[RECORDS PROVIDED — start]
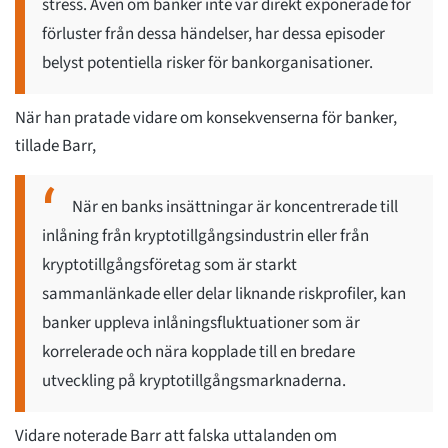
stress. Även om banker inte var direkt exponerade för
förluster från dessa händelser, har dessa episoder
belyst potentiella risker för bankorganisationer.
När han pratade vidare om konsekvenserna för banker,
tillade Barr,
När en banks insättningar är koncentrerade till
inlåning från kryptotillgångsindustrin eller från
kryptotillgångsföretag som är starkt
sammanlänkade eller delar liknande riskprofiler, kan
banker uppleva inlåningsfluktuationer som är
korrelerade och nära kopplade till en bredare
utveckling på kryptotillgångsmarknaderna.
Vidare noterade Barr att falska uttalanden om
[RECORDS PROVIDED — finish]
WHAT TO DO:
Go through the data, and copy each line in which the word "eller" appears.

ANSWER TO THIS PROBLEM:
inlåning från kryptotillgångsindustrin eller från
sammanlänkade eller delar liknande riskprofiler, kan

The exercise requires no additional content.